Parfois, ils disparaissent de nos marmites pendant de longues périodes, évincés par quelques nouveautés exotiques, jusqu’à ce qu’un jardinier nostalgique les fasse renaître ou qu’un cuisinier de renom en fasse l’éloge...
Ces légumes d’antan ont des formes aussi “tarabiscotées” que leurs noms ! Panais, topinambour ou chervis, ils évoquent tour à tour le Moyen-Age, les temps de disette ou de lointaines origines. Et, si on les redécouvre aujourd’hui, c’est pour le plaisir des yeux et du palais. Appréciés pour leurs saveurs simples et inédites, on leur attribue aussi des vertus thérapeutiques, sans négliger l’aspect esthétique de certains d’entre eux, comme les crosnes. Les consommer nous relie à nos ancêtres tout en sortant des sentiers battus de la gastronomie. Faciles à cultiver et résistantes, ces racines, qui sentent bon la terre, redonnent du goût à nos assiettes et fortifient nos santés.
Le radis d’hiver ou radis noir ‘Raphanus sativus’
Il porte bien son nom puisque le mot radis vient directement du latin radicus, qui signifie “racine”. De forme conique, à la peau noire et à la chair blanche, le radis noir est d’origine européenne, mais on le trouve aussi au Japon et en Chine. On récolte les racines à l’automne, comme les carottes, trois mois après le semis, lorsqu’elles sont assez développées pour les arracher. La plupart des variétés supportent le gel jusqu’à - 3 °C. En dessous, les racines s’altèrent. Elles se conservent tout l’hiver dans du sable un peu humide ou dans des cagettes, dans un local hors gel. Pauvre en calories, 17 Kcal pour 100 grammes, le radis noir est riche en sels minéraux et en vitamines. Sa teneur en soufre en fait un allié de la peau, des ongles et des cheveux. Avec sa chair croquante au goût piquant, il se consomme cru ou légèrement poêlé, coupé en fines tranches.

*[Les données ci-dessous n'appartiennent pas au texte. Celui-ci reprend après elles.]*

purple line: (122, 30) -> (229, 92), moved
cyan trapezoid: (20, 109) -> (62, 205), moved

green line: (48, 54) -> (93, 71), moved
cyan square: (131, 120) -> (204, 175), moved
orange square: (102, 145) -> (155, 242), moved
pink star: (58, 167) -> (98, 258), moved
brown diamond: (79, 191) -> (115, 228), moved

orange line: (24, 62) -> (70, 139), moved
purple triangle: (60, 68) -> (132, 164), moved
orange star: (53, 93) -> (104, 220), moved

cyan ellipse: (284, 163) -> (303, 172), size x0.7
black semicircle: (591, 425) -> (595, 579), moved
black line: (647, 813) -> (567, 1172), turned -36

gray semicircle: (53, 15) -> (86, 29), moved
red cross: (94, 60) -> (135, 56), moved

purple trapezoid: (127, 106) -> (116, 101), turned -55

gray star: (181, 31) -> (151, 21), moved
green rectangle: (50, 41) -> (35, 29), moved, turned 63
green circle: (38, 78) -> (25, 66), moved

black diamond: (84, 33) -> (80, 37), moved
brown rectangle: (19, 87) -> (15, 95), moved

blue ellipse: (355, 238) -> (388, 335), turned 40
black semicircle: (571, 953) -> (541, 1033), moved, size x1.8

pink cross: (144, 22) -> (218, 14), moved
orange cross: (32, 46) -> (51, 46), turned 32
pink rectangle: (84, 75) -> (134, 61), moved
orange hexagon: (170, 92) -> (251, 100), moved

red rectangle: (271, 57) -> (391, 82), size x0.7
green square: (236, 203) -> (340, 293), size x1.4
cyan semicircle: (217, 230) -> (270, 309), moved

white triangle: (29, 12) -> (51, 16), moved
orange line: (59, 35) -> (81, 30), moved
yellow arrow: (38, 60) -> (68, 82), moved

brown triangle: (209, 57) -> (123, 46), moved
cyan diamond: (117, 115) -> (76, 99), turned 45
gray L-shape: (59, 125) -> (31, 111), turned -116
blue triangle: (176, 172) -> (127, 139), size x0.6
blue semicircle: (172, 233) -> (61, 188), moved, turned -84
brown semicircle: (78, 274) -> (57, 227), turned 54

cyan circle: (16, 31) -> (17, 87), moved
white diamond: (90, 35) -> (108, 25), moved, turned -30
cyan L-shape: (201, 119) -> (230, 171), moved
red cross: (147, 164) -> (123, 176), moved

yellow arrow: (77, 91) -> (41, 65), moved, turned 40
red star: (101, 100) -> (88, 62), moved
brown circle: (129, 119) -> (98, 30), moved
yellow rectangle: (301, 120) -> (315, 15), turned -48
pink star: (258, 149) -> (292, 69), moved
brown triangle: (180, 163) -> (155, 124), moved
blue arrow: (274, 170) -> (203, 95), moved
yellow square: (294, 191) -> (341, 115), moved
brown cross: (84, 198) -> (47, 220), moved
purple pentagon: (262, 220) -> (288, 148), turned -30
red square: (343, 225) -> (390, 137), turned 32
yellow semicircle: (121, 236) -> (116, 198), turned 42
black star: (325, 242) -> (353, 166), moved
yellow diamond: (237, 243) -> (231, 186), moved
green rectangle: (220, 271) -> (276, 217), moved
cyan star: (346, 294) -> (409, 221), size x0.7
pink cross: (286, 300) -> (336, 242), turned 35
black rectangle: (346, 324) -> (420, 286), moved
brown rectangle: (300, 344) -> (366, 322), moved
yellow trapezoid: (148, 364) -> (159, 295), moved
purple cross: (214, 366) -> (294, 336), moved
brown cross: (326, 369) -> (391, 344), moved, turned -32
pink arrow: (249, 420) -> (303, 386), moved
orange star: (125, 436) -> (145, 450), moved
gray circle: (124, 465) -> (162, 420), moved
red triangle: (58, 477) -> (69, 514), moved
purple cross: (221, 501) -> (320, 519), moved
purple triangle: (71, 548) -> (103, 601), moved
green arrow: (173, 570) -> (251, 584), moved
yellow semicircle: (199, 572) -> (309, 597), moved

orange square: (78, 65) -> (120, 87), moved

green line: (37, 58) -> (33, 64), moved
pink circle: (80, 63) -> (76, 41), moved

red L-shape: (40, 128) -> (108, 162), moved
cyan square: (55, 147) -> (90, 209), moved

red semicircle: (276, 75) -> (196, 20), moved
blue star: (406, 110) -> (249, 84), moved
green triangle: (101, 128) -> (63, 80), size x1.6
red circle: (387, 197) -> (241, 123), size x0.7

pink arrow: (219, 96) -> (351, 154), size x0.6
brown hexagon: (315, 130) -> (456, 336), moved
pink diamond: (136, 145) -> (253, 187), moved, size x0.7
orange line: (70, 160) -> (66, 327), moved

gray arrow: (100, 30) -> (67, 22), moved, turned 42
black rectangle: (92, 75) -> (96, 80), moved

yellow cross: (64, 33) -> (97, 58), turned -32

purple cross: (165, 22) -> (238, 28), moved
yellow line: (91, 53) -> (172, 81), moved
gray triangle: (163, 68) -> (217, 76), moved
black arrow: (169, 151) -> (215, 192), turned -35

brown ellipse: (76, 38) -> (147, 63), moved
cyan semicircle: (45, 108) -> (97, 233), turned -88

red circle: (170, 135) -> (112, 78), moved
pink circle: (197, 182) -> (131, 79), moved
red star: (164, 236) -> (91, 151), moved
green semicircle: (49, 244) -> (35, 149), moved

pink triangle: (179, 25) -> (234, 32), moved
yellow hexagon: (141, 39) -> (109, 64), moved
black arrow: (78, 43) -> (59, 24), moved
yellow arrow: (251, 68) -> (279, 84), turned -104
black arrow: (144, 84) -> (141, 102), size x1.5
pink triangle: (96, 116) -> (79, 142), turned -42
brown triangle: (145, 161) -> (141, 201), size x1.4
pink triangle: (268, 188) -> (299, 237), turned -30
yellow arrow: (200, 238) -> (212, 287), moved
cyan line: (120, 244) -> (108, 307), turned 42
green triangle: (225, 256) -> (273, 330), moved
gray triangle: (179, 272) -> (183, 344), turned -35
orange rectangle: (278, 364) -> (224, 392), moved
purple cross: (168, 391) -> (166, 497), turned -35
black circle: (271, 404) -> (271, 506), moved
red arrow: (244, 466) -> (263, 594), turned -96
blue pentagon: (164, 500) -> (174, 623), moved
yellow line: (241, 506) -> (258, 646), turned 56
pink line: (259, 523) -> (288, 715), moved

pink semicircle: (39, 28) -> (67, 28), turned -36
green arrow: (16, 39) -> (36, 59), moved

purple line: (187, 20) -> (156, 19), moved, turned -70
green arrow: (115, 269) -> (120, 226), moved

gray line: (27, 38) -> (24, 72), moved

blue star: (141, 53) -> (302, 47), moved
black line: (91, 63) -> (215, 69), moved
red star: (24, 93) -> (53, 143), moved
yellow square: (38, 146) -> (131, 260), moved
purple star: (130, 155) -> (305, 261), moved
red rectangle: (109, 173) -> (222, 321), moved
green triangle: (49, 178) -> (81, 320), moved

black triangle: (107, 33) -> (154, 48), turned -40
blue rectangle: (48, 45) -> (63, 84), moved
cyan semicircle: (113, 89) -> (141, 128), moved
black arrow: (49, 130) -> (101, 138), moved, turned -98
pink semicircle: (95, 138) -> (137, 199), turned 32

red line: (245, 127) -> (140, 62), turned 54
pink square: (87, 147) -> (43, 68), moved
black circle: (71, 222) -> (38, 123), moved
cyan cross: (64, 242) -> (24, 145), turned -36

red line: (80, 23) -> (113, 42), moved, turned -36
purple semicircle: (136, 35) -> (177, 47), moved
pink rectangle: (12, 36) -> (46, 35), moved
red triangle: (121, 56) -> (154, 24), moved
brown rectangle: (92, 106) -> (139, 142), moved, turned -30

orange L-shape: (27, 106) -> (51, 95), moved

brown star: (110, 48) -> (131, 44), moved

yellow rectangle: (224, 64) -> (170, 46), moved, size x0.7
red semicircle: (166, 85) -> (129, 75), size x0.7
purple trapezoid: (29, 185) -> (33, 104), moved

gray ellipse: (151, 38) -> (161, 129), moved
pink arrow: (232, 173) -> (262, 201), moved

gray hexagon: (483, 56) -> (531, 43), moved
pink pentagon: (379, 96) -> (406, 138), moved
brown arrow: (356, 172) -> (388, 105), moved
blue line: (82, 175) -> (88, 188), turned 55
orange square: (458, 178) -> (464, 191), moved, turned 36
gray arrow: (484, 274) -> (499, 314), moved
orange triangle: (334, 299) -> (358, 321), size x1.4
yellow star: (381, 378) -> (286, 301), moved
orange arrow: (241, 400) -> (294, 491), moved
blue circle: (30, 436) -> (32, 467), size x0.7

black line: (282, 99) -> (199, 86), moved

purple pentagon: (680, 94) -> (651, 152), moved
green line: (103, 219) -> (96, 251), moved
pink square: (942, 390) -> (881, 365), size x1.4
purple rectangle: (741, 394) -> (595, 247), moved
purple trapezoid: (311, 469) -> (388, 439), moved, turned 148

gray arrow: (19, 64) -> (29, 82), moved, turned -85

Scorsonère ‘Scorzonera hispanica’
Il vient d’Europe du Sud et plus particulièrement d’Espagne. Mais, son nom vient d’Italie ! Le “scorzone” est un serpent venimeux dont on soignait la morsure avec une plante nommée la “scorzonera” ! Longue et profonde racine, de peau très brune à chair blanche, la scorsonère est une géante apparentée au salsifis. La récolte commence en octobre, mais les scorsonères peuvent rester en terre tout l’hiver. On déterre délicatement leurs racines à la fourche bêche pour ne pas les casser. Elles se conservent aussi bien en silo qu’en cave, dans des cagettes remplies de sable. Riches en vitamines variées et en fibres, elles se consomment comme les salsifis, cuites à l’eau, en accompagnement de viandes. Plus digestes cependant, leur valeur nutritive est de 50 Kcal pour 100 grammes.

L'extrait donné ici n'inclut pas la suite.